┌─ Material shown

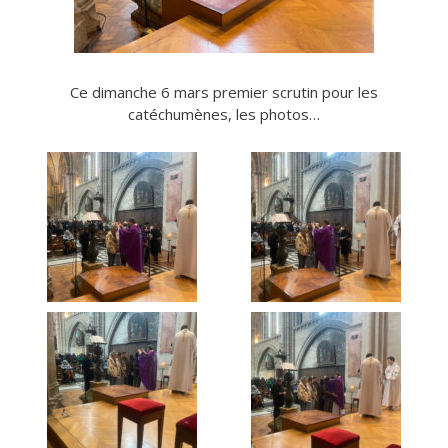
Ce dimanche 6 mars premier scrutin pour les
catéchumènes, les photos…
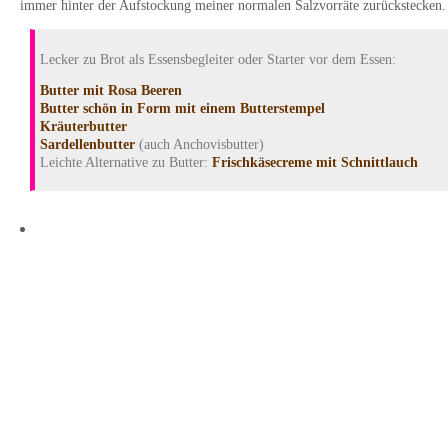
immer hinter der Aufstockung meiner normalen Salzvorräte zurückstecken.
Lecker zu Brot als Essensbegleiter oder Starter vor dem Essen:
Butter mit Rosa Beeren
Butter schön in Form mit einem Butterstempel
Kräuterbutter
Sardellenbutter
(auch Anchovisbutter)
Leichte Alternative zu Butter:
Frischkäsecreme mit Schnittlauch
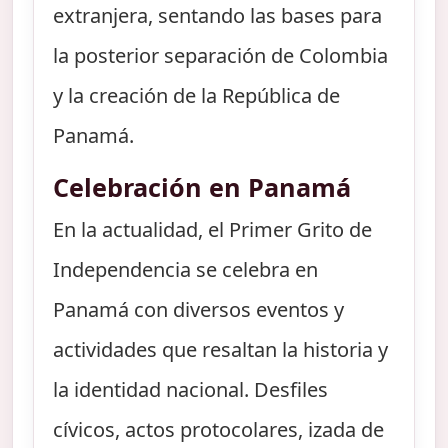
extranjera, sentando las bases para
la posterior separación de Colombia
y la creación de la República de
Panamá.
Celebración en Panamá
En la actualidad, el Primer Grito de
Independencia se celebra en
Panamá con diversos eventos y
actividades que resaltan la historia y
la identidad nacional. Desfiles
cívicos, actos protocolares, izada de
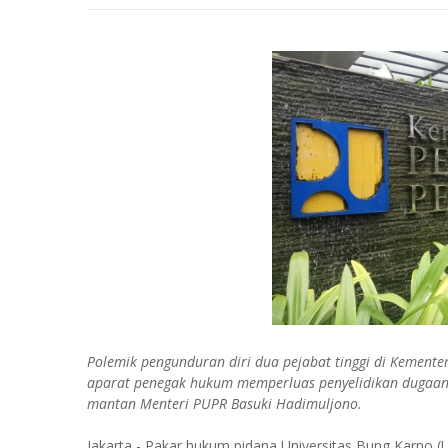
Polemik pengunduran diri dua pejabat tinggi di Kement
aparat penegak hukum memperluas penyelidikan dugaan 
mantan Menteri PUPR Basuki Hadimuljono.
Jakarta - Pakar hukum pidana Universitas Bung Karno 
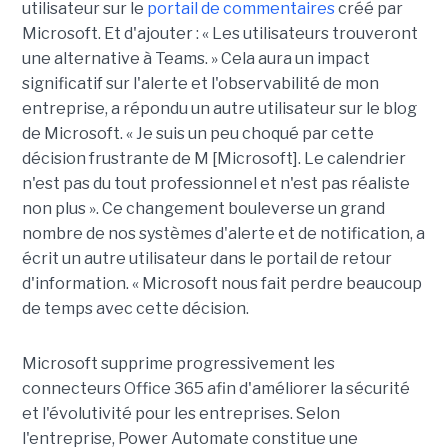
utilisateur sur le
portail de commentaires
créé par
Microsoft. Et d'ajouter : « Les utilisateurs trouveront
une alternative à Teams. » Cela aura un impact
significatif sur l'alerte et l'observabilité de mon
entreprise, a répondu un autre utilisateur sur le blog
de Microsoft. « Je suis un peu choqué par cette
décision frustrante de M [Microsoft]. Le calendrier
n'est pas du tout professionnel et n'est pas réaliste
non plus ». Ce changement bouleverse un grand
nombre de nos systèmes d'alerte et de notification, a
écrit un autre utilisateur dans le portail de retour
d'information. « Microsoft nous fait perdre beaucoup
de temps avec cette décision.
Microsoft supprime progressivement les
connecteurs Office 365 afin d'améliorer la sécurité
et l'évolutivité pour les entreprises. Selon
l'entreprise, Power Automate constitue une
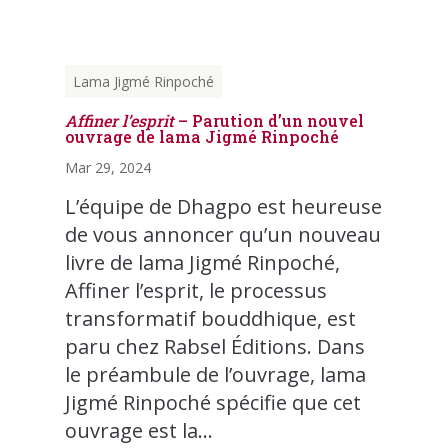
Lama Jigmé Rinpoché
Affiner l’esprit
– Parution d’un nouvel
ouvrage de lama Jigmé Rinpoché
Mar 29, 2024
L’équipe de Dhagpo est heureuse
de vous annoncer qu’un nouveau
livre de lama Jigmé Rinpoché,
Affiner l’esprit, le processus
transformatif bouddhique, est
paru chez Rabsel Éditions. Dans
le préambule de l’ouvrage, lama
Jigmé Rinpoché spécifie que cet
ouvrage est la...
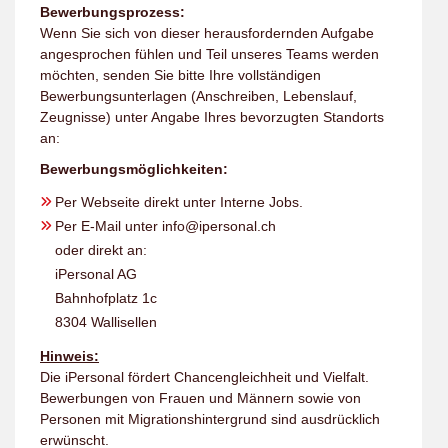
Bewerbungsprozess:
Wenn Sie sich von dieser herausfordernden Aufgabe
angesprochen fühlen und Teil unseres Teams werden
möchten, senden Sie bitte Ihre vollständigen
Bewerbungsunterlagen (Anschreiben, Lebenslauf,
Zeugnisse) unter Angabe Ihres bevorzugten Standorts
an:
Bewerbungsmöglichkeiten:
Per Webseite direkt unter Interne Jobs.
Per E-Mail unter info@ipersonal.ch
oder direkt an:
iPersonal AG
Bahnhofplatz 1c
8304 Wallisellen
Hinweis:
Die iPersonal fördert Chancengleichheit und Vielfalt.
Bewerbungen von Frauen und Männern sowie von
Personen mit Migrationshintergrund sind ausdrücklich
erwünscht.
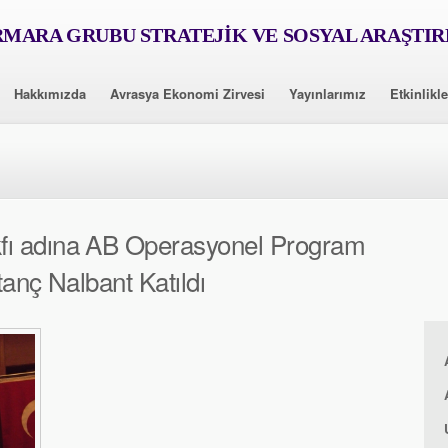
MARA GRUBU STRATEJİK VE SOSYAL ARAŞTI
Hakkımızda
Avrasya Ekonomi Zirvesi
Yayınlarımız
Etkinlikle
ı adına AB Operasyonel Program
tanç Nalbant Katıldı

└─

> Your instructions
Write the listing out exactly, apart from its pictures.

> Output
Ce dimanche 6 mars premier scrutin pour les
catéchumènes, les photos…
immer hinter der Aufstockung meiner normalen Salzvorräte zurückstecken.
Lecker zu Brot als Essensbegleiter oder Starter vor dem Essen:
Butter mit Rosa Beeren
Butter schön in Form mit einem Butterstempel
Kräuterbutter
Sardellenbutter
(auch Anchovisbutter)
Leichte Alternative zu Butter:
Frischkäsecreme mit Schnittlauch
extranjera, sentando las bases para
la posterior separación de Colombia
y la creación de la República de
Panamá.
Celebración en Panamá
En la actualidad, el Primer Grito de
Independencia se celebra en
Panamá con diversos eventos y
actividades que resaltan la historia y
la identidad nacional. Desfiles
cívicos, actos protocolares, izada de
Polemik pengunduran diri dua pejabat tinggi di Kement
aparat penegak hukum memperluas penyelidikan dugaan 
mantan Menteri PUPR Basuki Hadimuljono.
Jakarta - Pakar hukum pidana Universitas Bung Karno 
utilisateur sur le
portail de commentaires
créé par
Microsoft. Et d'ajouter : « Les utilisateurs trouveront
une alternative à Teams. » Cela aura un impact
significatif sur l'alerte et l'observabilité de mon
entreprise, a répondu un autre utilisateur sur le blog
de Microsoft. « Je suis un peu choqué par cette
décision frustrante de M [Microsoft]. Le calendrier
n'est pas du tout professionnel et n'est pas réaliste
non plus ». Ce changement bouleverse un grand
nombre de nos systèmes d'alerte et de notification, a
écrit un autre utilisateur dans le portail de retour
d'information. « Microsoft nous fait perdre beaucoup
de temps avec cette décision.
Microsoft supprime progressivement les
connecteurs Office 365 afin d'améliorer la sécurité
et l'évolutivité pour les entreprises. Selon
l'entreprise, Power Automate constitue une
Lama Jigmé Rinpoché
Affiner l’esprit
– Parution d’un nouvel
ouvrage de lama Jigmé Rinpoché
Mar 29, 2024
L’équipe de Dhagpo est heureuse
de vous annoncer qu’un nouveau
livre de lama Jigmé Rinpoché,
Affiner l’esprit, le processus
transformatif bouddhique, est
paru chez Rabsel Éditions. Dans
le préambule de l’ouvrage, lama
Jigmé Rinpoché spécifie que cet
ouvrage est la...
Bewerbungsprozess:
Wenn Sie sich von dieser herausfordernden Aufgabe
angesprochen fühlen und Teil unseres Teams werden
möchten, senden Sie bitte Ihre vollständigen
Bewerbungsunterlagen (Anschreiben, Lebenslauf,
Zeugnisse) unter Angabe Ihres bevorzugten Standorts
an:
Bewerbungsmöglichkeiten:
Per Webseite direkt unter Interne Jobs.
Per E-Mail unter info@ipersonal.ch
oder direkt an:
iPersonal AG
Bahnhofplatz 1c
8304 Wallisellen
Hinweis:
Die iPersonal fördert Chancengleichheit und Vielfalt.
Bewerbungen von Frauen und Männern sowie von
Personen mit Migrationshintergrund sind ausdrücklich
erwünscht.
MARA GRUBU STRATEJİK VE SOSYAL ARAŞTI
Hakkımızda
Avrasya Ekonomi Zirvesi
Yayınlarımız
Etkinlikle
ı adına AB Operasyonel Program
tanç Nalbant Katıldı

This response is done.